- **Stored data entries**
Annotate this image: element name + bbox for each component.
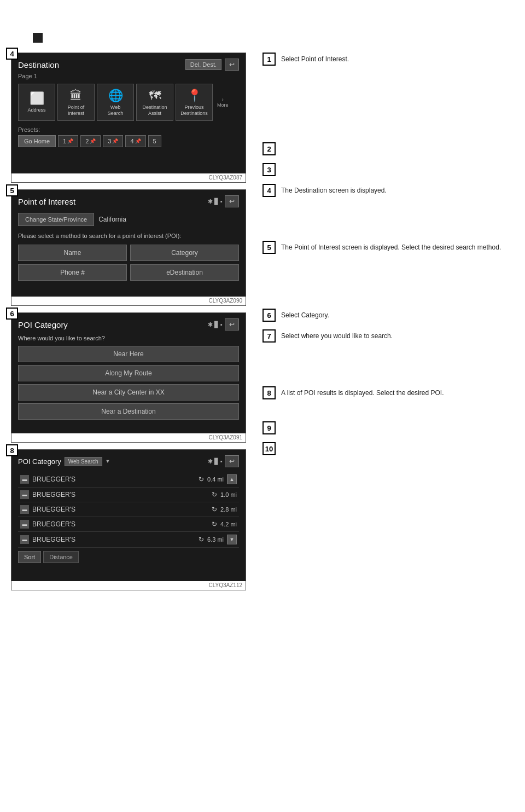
screen4-title: Destination — [18, 60, 59, 69]
screen5-title: Point of Interest — [18, 197, 75, 206]
change-state-button[interactable]: Change State/Province — [18, 213, 94, 226]
more-button[interactable]: ›More — [215, 95, 231, 110]
back-button-8[interactable]: ↩ — [225, 455, 239, 467]
annotation-num-3: 3 — [262, 163, 276, 176]
left-column: 4 Destination Del. Dest. ↩ Page 1 ⬜ Addr… — [11, 33, 246, 597]
right-column: 1 Select Point of Interest. 2 3 4 The De… — [246, 33, 509, 597]
preset-4-button[interactable]: 4 📌 — [125, 135, 145, 147]
bottom-bar: Sort Distance — [18, 551, 239, 563]
back-button-5[interactable]: ↩ — [225, 195, 239, 207]
annotation-num-6: 6 — [262, 309, 276, 322]
result-name-3: BRUEGGER'S — [32, 506, 75, 513]
result-left-2: ▬ BRUEGGER'S — [20, 490, 75, 499]
result-dist-2: 1.0 mi — [220, 491, 237, 498]
web-search-label: WebSearch — [108, 105, 124, 117]
signal-icons-6: ✱ ▊ ▪ — [208, 321, 223, 328]
screen8-title-text: POI Category — [18, 457, 61, 466]
preset-3-button[interactable]: 3 📌 — [103, 135, 123, 147]
annotation-num-8: 8 — [262, 386, 276, 399]
presets-label: Presets: — [18, 126, 239, 133]
result-name-2: BRUEGGER'S — [32, 491, 75, 498]
location-buttons: Near Here Along My Route Near a City Cen… — [18, 346, 239, 420]
dest-assist-label: DestinationAssist — [142, 105, 167, 117]
poi-phone-button[interactable]: Phone # — [18, 264, 127, 281]
preset-1-button[interactable]: 1 📌 — [58, 135, 78, 147]
prev-dest-icon: 📍 — [187, 89, 202, 103]
bluetooth-icon-6: ✱ — [208, 321, 213, 328]
result-dist-3: 2.8 mi — [220, 506, 237, 513]
distance-label: Distance — [43, 551, 79, 563]
route-icon-2: ↻ — [212, 491, 217, 498]
screen-panel-4: 4 Destination Del. Dest. ↩ Page 1 ⬜ Addr… — [11, 53, 246, 183]
result-right-3: ↻ 2.8 mi — [212, 506, 237, 513]
screen5-content: Point of Interest ✱ ▊ ▪ ↩ Change State/P… — [11, 190, 246, 297]
signal-icons-8: ✱ ▊ ▪ — [208, 458, 223, 465]
preset-5-button[interactable]: 5 — [148, 135, 161, 147]
annotation-text-1: Select Point of Interest. — [281, 53, 349, 64]
web-search-icon-item[interactable]: 🌐 WebSearch — [97, 84, 134, 121]
screen4-content: Destination Del. Dest. ↩ Page 1 ⬜ Addres… — [11, 53, 246, 173]
annotation-text-6: Select Category. — [281, 309, 329, 320]
screen-panel-6: 6 POI Category ✱ ▊ ▪ ↩ Where would you l… — [11, 312, 246, 443]
battery-icon: ▪ — [220, 198, 223, 205]
preset-2-button[interactable]: 2 📌 — [80, 135, 101, 147]
bluetooth-icon: ✱ — [208, 198, 213, 205]
result-row-3[interactable]: ▬ BRUEGGER'S ↻ 2.8 mi — [18, 502, 239, 517]
result-row-5[interactable]: ▬ BRUEGGER'S ↻ 6.3 mi ▼ — [18, 532, 239, 548]
screen-panel-5: 5 Point of Interest ✱ ▊ ▪ ↩ Change State… — [11, 189, 246, 306]
poi-method-buttons: Name Category Phone # eDestination — [18, 245, 239, 281]
near-destination-button[interactable]: Near a Destination — [18, 403, 239, 420]
signal-bar-icon-6: ▊ — [214, 321, 219, 328]
sort-button[interactable]: Sort — [18, 551, 41, 563]
address-icon-item[interactable]: ⬜ Address — [18, 84, 55, 121]
poi-icon-item[interactable]: 🏛 Point ofInterest — [57, 84, 95, 121]
result-right-5: ↻ 6.3 mi ▼ — [199, 535, 237, 544]
state-row: Change State/Province California — [18, 213, 239, 226]
annotation-text-8: A list of POI results is displayed. Sele… — [281, 386, 444, 398]
poi-name-button[interactable]: Name — [18, 245, 127, 261]
near-here-button[interactable]: Near Here — [18, 346, 239, 362]
scroll-down-btn[interactable]: ▼ — [227, 535, 237, 544]
annotation-num-9: 9 — [262, 421, 276, 434]
screen4-header: Destination Del. Dest. ↩ — [18, 59, 239, 71]
battery-icon-8: ▪ — [220, 458, 223, 465]
annotation-num-10: 10 — [262, 442, 276, 455]
result-name-1: BRUEGGER'S — [32, 475, 75, 483]
screen5-header: Point of Interest ✱ ▊ ▪ ↩ — [18, 195, 239, 207]
go-home-button[interactable]: Go Home — [18, 135, 56, 147]
annotation-num-5: 5 — [262, 241, 276, 254]
prev-dest-icon-item[interactable]: 📍 PreviousDestinations — [176, 84, 213, 121]
annotation-7: 7 Select where you would like to search. — [262, 329, 509, 343]
state-value: California — [98, 216, 126, 223]
web-search-icon: 🌐 — [108, 89, 123, 103]
annotation-3: 3 — [262, 163, 509, 176]
dest-assist-icon: 🗺 — [149, 89, 161, 103]
signal-bar-icon-8: ▊ — [214, 458, 219, 465]
panel-number-4: 4 — [6, 48, 18, 60]
annotation-8: 8 A list of POI results is displayed. Se… — [262, 386, 509, 399]
result-dist-5: 6.3 mi — [207, 536, 224, 543]
result-icon-1: ▬ — [20, 475, 29, 484]
result-row-2[interactable]: ▬ BRUEGGER'S ↻ 1.0 mi — [18, 488, 239, 502]
annotation-4: 4 The Destination screen is displayed. — [262, 184, 509, 197]
result-right-4: ↻ 4.2 mi — [212, 520, 237, 528]
route-icon-4: ↻ — [212, 520, 217, 528]
panel-code-5: CLYQ3AZ090 — [11, 297, 246, 305]
web-search-badge: Web Search — [65, 457, 102, 466]
annotation-num-7: 7 — [262, 329, 276, 343]
scroll-up-btn[interactable]: ▲ — [227, 474, 237, 484]
result-row-1[interactable]: ▬ BRUEGGER'S ↻ 0.4 mi ▲ — [18, 472, 239, 488]
screen8-title-row: POI Category Web Search ▼ — [18, 457, 110, 466]
result-row-4[interactable]: ▬ BRUEGGER'S ↻ 4.2 mi — [18, 517, 239, 532]
del-dest-button[interactable]: Del. Dest. — [185, 59, 221, 70]
poi-label: Point ofInterest — [68, 105, 85, 117]
address-label: Address — [27, 107, 45, 113]
dest-assist-icon-item[interactable]: 🗺 DestinationAssist — [136, 84, 173, 121]
poi-category-button[interactable]: Category — [130, 245, 239, 261]
back-button-6[interactable]: ↩ — [225, 318, 239, 330]
poi-edestination-button[interactable]: eDestination — [130, 264, 239, 281]
annotation-text-5: The Point of Interest screen is displaye… — [281, 241, 501, 252]
back-button-4[interactable]: ↩ — [225, 59, 239, 71]
near-city-button[interactable]: Near a City Center in XX — [18, 384, 239, 401]
along-route-button[interactable]: Along My Route — [18, 365, 239, 381]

- **Exercise objective**
Leaving the pictures out, set down all of the data again exactly.

- **Answer for this exercise**
Annotate this image: element name + bbox for each component.
screen4-title: Destination — [18, 60, 59, 69]
screen5-title: Point of Interest — [18, 197, 75, 206]
change-state-button[interactable]: Change State/Province — [18, 213, 94, 226]
more-button[interactable]: ›More — [215, 95, 231, 110]
back-button-8[interactable]: ↩ — [225, 455, 239, 467]
annotation-num-3: 3 — [262, 163, 276, 176]
left-column: 4 Destination Del. Dest. ↩ Page 1 ⬜ Addr… — [11, 33, 246, 597]
right-column: 1 Select Point of Interest. 2 3 4 The De… — [246, 33, 509, 597]
preset-4-button[interactable]: 4 📌 — [125, 135, 145, 147]
bottom-bar: Sort Distance — [18, 551, 239, 563]
back-button-5[interactable]: ↩ — [225, 195, 239, 207]
annotation-num-6: 6 — [262, 309, 276, 322]
result-name-3: BRUEGGER'S — [32, 506, 75, 513]
result-left-2: ▬ BRUEGGER'S — [20, 490, 75, 499]
result-dist-2: 1.0 mi — [220, 491, 237, 498]
web-search-label: WebSearch — [108, 105, 124, 117]
signal-icons-6: ✱ ▊ ▪ — [208, 321, 223, 328]
screen8-title-text: POI Category — [18, 457, 61, 466]
preset-3-button[interactable]: 3 📌 — [103, 135, 123, 147]
annotation-num-8: 8 — [262, 386, 276, 399]
presets-label: Presets: — [18, 126, 239, 133]
result-name-2: BRUEGGER'S — [32, 491, 75, 498]
location-buttons: Near Here Along My Route Near a City Cen… — [18, 346, 239, 420]
dest-assist-label: DestinationAssist — [142, 105, 167, 117]
poi-phone-button[interactable]: Phone # — [18, 264, 127, 281]
preset-1-button[interactable]: 1 📌 — [58, 135, 78, 147]
prev-dest-icon: 📍 — [187, 89, 202, 103]
bluetooth-icon-6: ✱ — [208, 321, 213, 328]
result-dist-3: 2.8 mi — [220, 506, 237, 513]
distance-label: Distance — [43, 551, 79, 563]
route-icon-2: ↻ — [212, 491, 217, 498]
screen-panel-4: 4 Destination Del. Dest. ↩ Page 1 ⬜ Addr… — [11, 53, 246, 183]
result-right-3: ↻ 2.8 mi — [212, 506, 237, 513]
screen5-content: Point of Interest ✱ ▊ ▪ ↩ Change State/P… — [11, 190, 246, 297]
signal-icons-8: ✱ ▊ ▪ — [208, 458, 223, 465]
preset-5-button[interactable]: 5 — [148, 135, 161, 147]
annotation-text-1: Select Point of Interest. — [281, 53, 349, 64]
web-search-icon-item[interactable]: 🌐 WebSearch — [97, 84, 134, 121]
screen4-content: Destination Del. Dest. ↩ Page 1 ⬜ Addres… — [11, 53, 246, 173]
annotation-text-6: Select Category. — [281, 309, 329, 320]
screen-panel-6: 6 POI Category ✱ ▊ ▪ ↩ Where would you l… — [11, 312, 246, 443]
battery-icon: ▪ — [220, 198, 223, 205]
preset-2-button[interactable]: 2 📌 — [80, 135, 101, 147]
bluetooth-icon: ✱ — [208, 198, 213, 205]
result-row-3[interactable]: ▬ BRUEGGER'S ↻ 2.8 mi — [18, 502, 239, 517]
result-row-5[interactable]: ▬ BRUEGGER'S ↻ 6.3 mi ▼ — [18, 532, 239, 548]
screen-panel-5: 5 Point of Interest ✱ ▊ ▪ ↩ Change State… — [11, 189, 246, 306]
poi-method-buttons: Name Category Phone # eDestination — [18, 245, 239, 281]
near-destination-button[interactable]: Near a Destination — [18, 403, 239, 420]
signal-bar-icon-6: ▊ — [214, 321, 219, 328]
sort-button[interactable]: Sort — [18, 551, 41, 563]
address-icon-item[interactable]: ⬜ Address — [18, 84, 55, 121]
poi-icon-item[interactable]: 🏛 Point ofInterest — [57, 84, 95, 121]
result-right-5: ↻ 6.3 mi ▼ — [199, 535, 237, 544]
state-row: Change State/Province California — [18, 213, 239, 226]
annotation-text-8: A list of POI results is displayed. Sele… — [281, 386, 444, 398]
poi-name-button[interactable]: Name — [18, 245, 127, 261]
near-here-button[interactable]: Near Here — [18, 346, 239, 362]
scroll-down-btn[interactable]: ▼ — [227, 535, 237, 544]
annotation-num-9: 9 — [262, 421, 276, 434]
screen4-header: Destination Del. Dest. ↩ — [18, 59, 239, 71]
battery-icon-8: ▪ — [220, 458, 223, 465]
annotation-num-10: 10 — [262, 442, 276, 455]
result-name-1: BRUEGGER'S — [32, 475, 75, 483]
screen5-header: Point of Interest ✱ ▊ ▪ ↩ — [18, 195, 239, 207]
go-home-button[interactable]: Go Home — [18, 135, 56, 147]
annotation-num-5: 5 — [262, 241, 276, 254]
prev-dest-icon-item[interactable]: 📍 PreviousDestinations — [176, 84, 213, 121]
annotation-7: 7 Select where you would like to search. — [262, 329, 509, 343]
state-value: California — [98, 216, 126, 223]
web-search-icon: 🌐 — [108, 89, 123, 103]
annotation-3: 3 — [262, 163, 509, 176]
dest-assist-icon: 🗺 — [149, 89, 161, 103]
signal-bar-icon-8: ▊ — [214, 458, 219, 465]
panel-number-4: 4 — [6, 48, 18, 60]
annotation-8: 8 A list of POI results is displayed. Se… — [262, 386, 509, 399]
result-dist-5: 6.3 mi — [207, 536, 224, 543]
result-icon-1: ▬ — [20, 475, 29, 484]
result-row-2[interactable]: ▬ BRUEGGER'S ↻ 1.0 mi — [18, 488, 239, 502]
annotation-4: 4 The Destination screen is displayed. — [262, 184, 509, 197]
result-right-4: ↻ 4.2 mi — [212, 520, 237, 528]
route-icon-4: ↻ — [212, 520, 217, 528]
panel-code-5: CLYQ3AZ090 — [11, 297, 246, 305]
web-search-badge: Web Search — [65, 457, 102, 466]
annotation-num-7: 7 — [262, 329, 276, 343]
scroll-up-btn[interactable]: ▲ — [227, 474, 237, 484]
result-row-1[interactable]: ▬ BRUEGGER'S ↻ 0.4 mi ▲ — [18, 472, 239, 488]
screen8-title-row: POI Category Web Search ▼ — [18, 457, 110, 466]
result-row-4[interactable]: ▬ BRUEGGER'S ↻ 4.2 mi — [18, 517, 239, 532]
del-dest-button[interactable]: Del. Dest. — [185, 59, 221, 70]
poi-label: Point ofInterest — [68, 105, 85, 117]
address-label: Address — [27, 107, 45, 113]
dest-assist-icon-item[interactable]: 🗺 DestinationAssist — [136, 84, 173, 121]
poi-category-button[interactable]: Category — [130, 245, 239, 261]
back-button-6[interactable]: ↩ — [225, 318, 239, 330]
poi-edestination-button[interactable]: eDestination — [130, 264, 239, 281]
annotation-text-5: The Point of Interest screen is displaye… — [281, 241, 501, 252]
back-button-4[interactable]: ↩ — [225, 59, 239, 71]
near-city-button[interactable]: Near a City Center in XX — [18, 384, 239, 401]
along-route-button[interactable]: Along My Route — [18, 365, 239, 381]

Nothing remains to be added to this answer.